This is a none question because expanding atoms is not possible. It can only be answered hypothetically and depends what one assumes for the properties of the hypothetical atom. In other words the answer can be anything you like. For instance, if one postulates an atom that composed of normal protons and electrons, but has somehow contrived to place the electron shell at the diameter of a cricket ball, then the mass would be that of a single "ordinary" atom - almost nothing. On the other hand, if one postulates an atom with a nucleus the size of a cricket ball but with the same density, which is about the density of a neutron star, the weight would be something like that of the Alps. SpinningSpark 20:01, 1 September 2012 (UTC)

You seem to be assuming an atomic nucleus the size of a cricket ball--which would weigh 100,000^3 the mass of a cricket ball--but that is not what the OP said. μηδείς (talk) 20:09, 1 September 2012 (UTC)

I think we can assume that the question was asked hypothetically. 86.146.107.246 (talk) 21:03, 1 September 2012 (UTC)

An atom the size of a cricket ball (let's assume 10 cm radius for convenience, and a Helium atom, since that is the example at our atom article--the proportions of carbon twelve are the same) would have a "solid" nucleus 1/1000th of a millimeter across, containing 99.94% of the atom's mass (pretty extremely dense, huh?) and the remainder would be made of a cloud of electrons. It would in no sense resemble a cricket ball with a uniform density and a solid surface. μηδείς (talk) 20:06, 1 September 2012 (UTC)

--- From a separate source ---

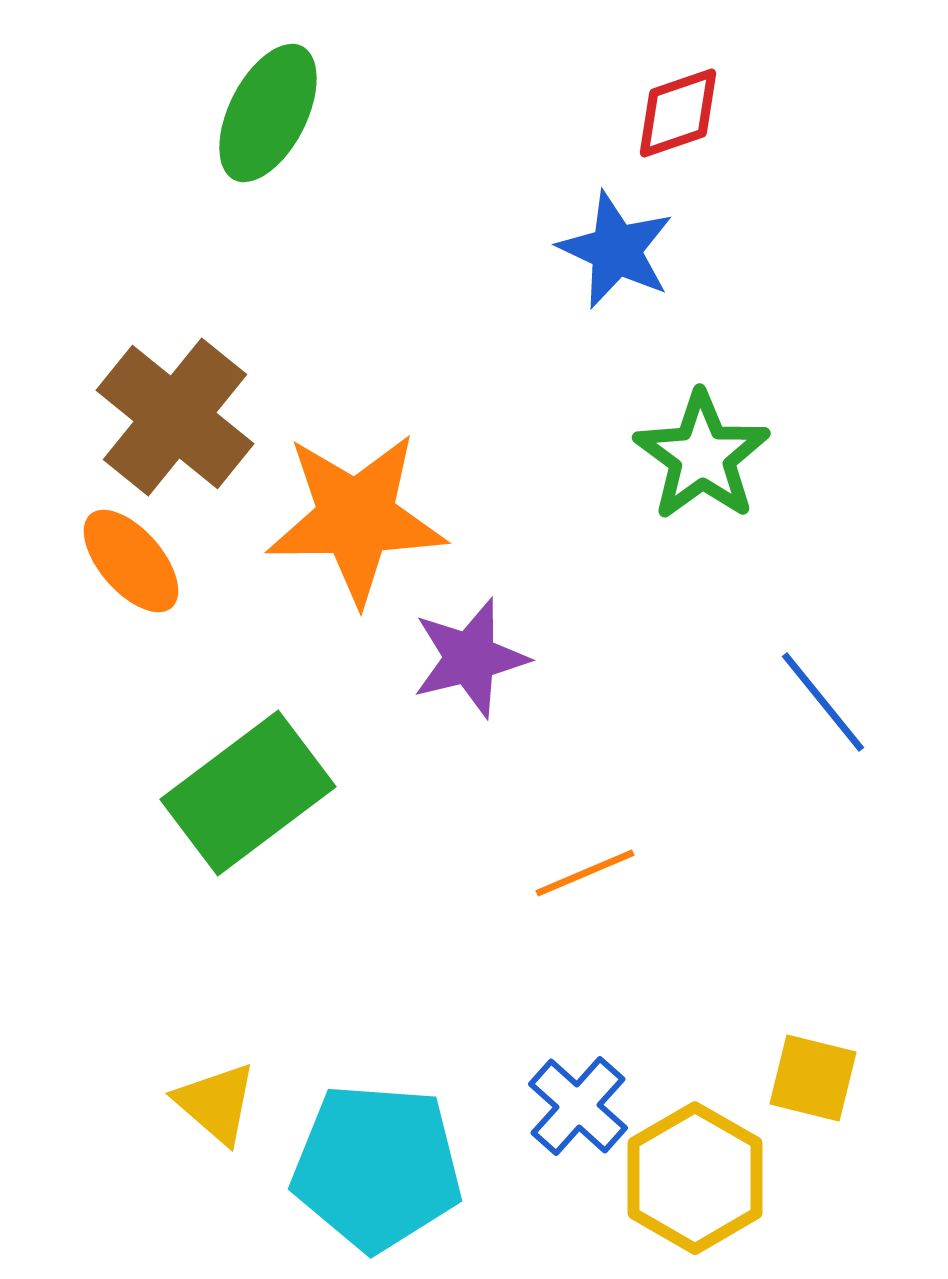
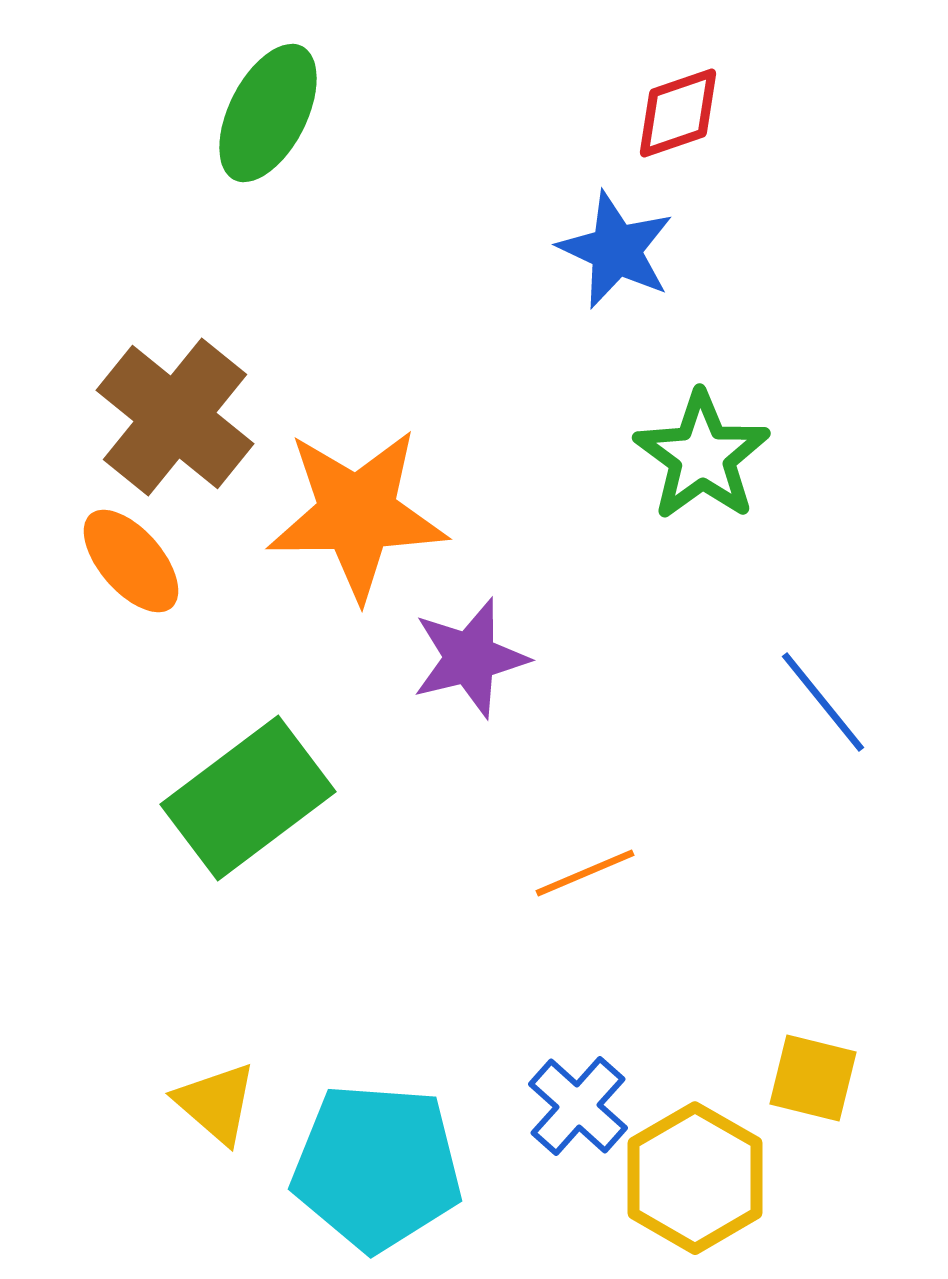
orange star: moved 1 px right, 4 px up
green rectangle: moved 5 px down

This is an easy one, just simplify it to finding the atomic density for a given atom using its atomic mass and Van der Waal volume, and multiplying it by the standard volume of a cricket ball. Plasmic Physics (talk) 22:11, 1 September 2012 (UTC)

The Van der Waal volume being based on the size of the electron cloud, yes, that's what I said. μηδείς (talk) 23:27, 1 September 2012 (UTC)

Just a small aside, his name is Johannes Diderik van der Waals. With the 's'. Otherwise, yeah, that's how i would solve it as well. --Jayron32 00:30, 2 September 2012 (UTC)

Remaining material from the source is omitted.